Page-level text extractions

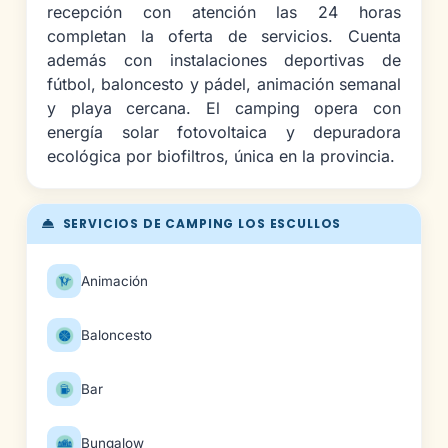
recepción con atención las 24 horas
completan la oferta de servicios. Cuenta
además con instalaciones deportivas de
fútbol, baloncesto y pádel, animación semanal
y playa cercana. El camping opera con
energía solar fotovoltaica y depuradora
ecológica por biofiltros, única en la provincia.
SERVICIOS DE CAMPING LOS ESCULLOS
Animación
Baloncesto
Bar
Bungalow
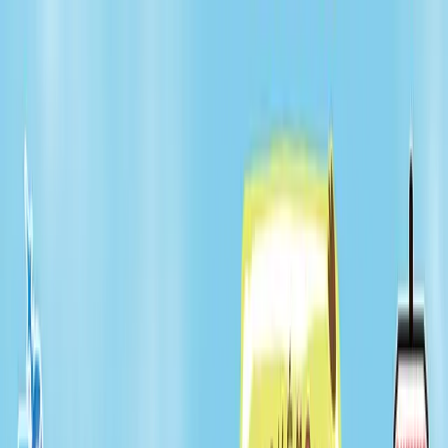
TOP
店舗一覧
イベント
景品
ギャラリー
会社情報
採用情報
お
問い合わせ
2026/6/11 入荷
2026/6/11 入荷
ポケットモンスター もふぐ
っと つれてってぬいぐるみ
～ラッキー・ホゲータ～
#
ポケットモンスター
#
もふぐっとぬいぐるみ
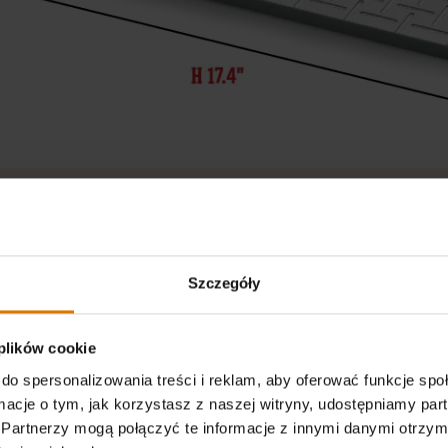
Rozmiary pojedynczego opakowania
Instrukcje 
3.6cm WYS. x 30cm SZER. x 44cm DŁ.
Nadaje się
Cechy i funkcje
Szczegóły
we 57 cm i
Idealnie na
kawałków je
 plików cookie
Informac
do spersonalizowania treści i reklam, aby oferować funkcje sp
ormacje o tym, jak korzystasz z naszej witryny, udostępniamy p
Partnerzy mogą połączyć te informacje z innymi danymi otrzym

• **AIM OF THE EXERCISE**: Your copy of the records must match them exactly, except that no pictures appear in it.

• **WRITTEN REPLY**:
recepción con atención las 24 horas
completan la oferta de servicios. Cuenta
además con instalaciones deportivas de
fútbol, baloncesto y pádel, animación semanal
y playa cercana. El camping opera con
energía solar fotovoltaica y depuradora
ecológica por biofiltros, única en la provincia.
SERVICIOS DE CAMPING LOS ESCULLOS
Animación
Baloncesto
Bar
Bungalow
TOP
店舗一覧
イベント
景品
ギャラリー
会社情報
採用情報
お
問い合わせ
2026/6/11 入荷
2026/6/11 入荷
ポケットモンスター もふぐ
っと つれてってぬいぐるみ
～ラッキー・ホゲータ～
#
ポケットモンスター
#
もふぐっとぬいぐるみ
Rozmiary pojedynczego opakowania
Instrukcje 
3.6cm WYS. x 30cm SZER. x 44cm DŁ.
Nadaje się
Cechy i funkcje
Szczegóły
we 57 cm i
Idealnie na
kawałków je
 plików cookie
Informac
do spersonalizowania treści i reklam, aby oferować funkcje sp
ormacje o tym, jak korzystasz z naszej witryny, udostępniamy p
Partnerzy mogą połączyć te informacje z innymi danymi otrzym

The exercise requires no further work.